AI in Healthcare: The Future of Patient Care and Health Management

AI in Healthcare: The Future of Patient Care and Health Management

With the extensive media coverage in recent months, you’ve probably heard about artificial intelligence (AI), a technology that allows computers to do things that would otherwise require a human brain. In other words, machines can be given access to large amounts of information and trained to solve problems, detect patterns, and make recommendations. Common examples of AI in everyday life are virtual assistants such as Alexa and Siri.

What you may not know is that AI has been and is being used for a variety of healthcare applications. Here’s a look at how AI can be useful in healthcare and what to watch for as it develops.

What can AI technology in healthcare do for me?

NMA report identified three potential benefits of AI in healthcare: improving outcomes for both patients and clinical teams, lowering healthcare costs, and promoting population health.

From preventive screenings to diagnosis and treatment, AI is being used across the continuum of care today. Here are two examples:

Preventive care

Cancer screenings that use radiology, such as mammography or lung cancer screening, can use AI to help deliver results faster.

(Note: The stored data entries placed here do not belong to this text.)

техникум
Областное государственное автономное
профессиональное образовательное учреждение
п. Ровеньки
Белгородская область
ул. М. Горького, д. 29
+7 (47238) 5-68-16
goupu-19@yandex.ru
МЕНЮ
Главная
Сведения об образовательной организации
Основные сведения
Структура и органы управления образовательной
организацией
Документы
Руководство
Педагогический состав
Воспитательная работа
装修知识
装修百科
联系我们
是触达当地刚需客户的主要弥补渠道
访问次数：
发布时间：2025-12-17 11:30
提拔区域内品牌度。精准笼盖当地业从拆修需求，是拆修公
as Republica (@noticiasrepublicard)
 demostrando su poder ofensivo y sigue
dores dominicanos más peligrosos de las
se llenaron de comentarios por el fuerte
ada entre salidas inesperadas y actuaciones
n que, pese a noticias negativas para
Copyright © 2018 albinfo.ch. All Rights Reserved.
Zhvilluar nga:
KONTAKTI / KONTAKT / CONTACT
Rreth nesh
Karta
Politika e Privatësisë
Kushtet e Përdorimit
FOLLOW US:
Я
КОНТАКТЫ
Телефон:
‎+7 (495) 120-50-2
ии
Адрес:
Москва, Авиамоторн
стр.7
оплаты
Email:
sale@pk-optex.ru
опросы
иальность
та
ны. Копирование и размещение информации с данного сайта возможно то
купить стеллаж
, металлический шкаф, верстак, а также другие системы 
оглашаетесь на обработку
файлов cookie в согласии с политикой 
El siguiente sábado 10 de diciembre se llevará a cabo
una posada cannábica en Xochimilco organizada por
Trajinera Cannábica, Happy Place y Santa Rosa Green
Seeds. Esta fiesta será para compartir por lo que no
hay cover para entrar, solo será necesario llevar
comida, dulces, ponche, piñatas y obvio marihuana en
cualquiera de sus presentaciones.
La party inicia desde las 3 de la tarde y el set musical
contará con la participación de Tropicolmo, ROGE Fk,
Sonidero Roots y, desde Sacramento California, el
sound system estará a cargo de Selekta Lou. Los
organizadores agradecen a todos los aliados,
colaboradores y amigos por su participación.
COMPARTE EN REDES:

For example, in polycystic kidney disease (PKD), researchers have found that kidney size — specifically an attribute known as total kidney volume — correlates with how quickly kidney function will decline in the future.

But assessing total kidney volume, while incredibly informative, involves analyzing dozens of kidney images, one slide after another—a laborious process that can take about 45 minutes per patient. With innovations developed at Mayo Clinic’s PKD Center, researchers now use artificial intelligence (AI) to automate the process, generating results in seconds.

Bradley J. Erickson, MD, Ph.D., director of Mayo Clinic’s Radiology Informatics Laboratory, says AI can do time-consuming or mundane work for radiology professionals, such as tracking tumors and structures or measuring amounts of fat and muscle. “If a computer can do that first pass, that could help us a lot,” says Dr. Erickson.

Risk Assessment

In a Mayo Clinic cardiology study, AI successfully identified people at risk for left ventricular dysfunction, which is the medical term for a weak heart pump, even though the individuals had no noticeable symptoms. And this is far from the only intersection of cardiology and AI.

“We already have an AI model that can randomly say, ‘Hey, you have a lot of calcium in your coronary artery and you’re at high risk for heart attack or stroke in five or 10 years,'” says Bhavik Patel, MD, MBA, chief artificial intelligence officer. intelligence at the Mayo Clinic in Arizona.

How can AI technology improve medicine and public health?

When it comes to maintaining the overall health of a population, AI can help people manage chronic diseases themselves — think asthma, diabetes, and high blood pressure — by connecting certain people with appropriate screening and therapy and reminding them to take steps in your care by taking medication.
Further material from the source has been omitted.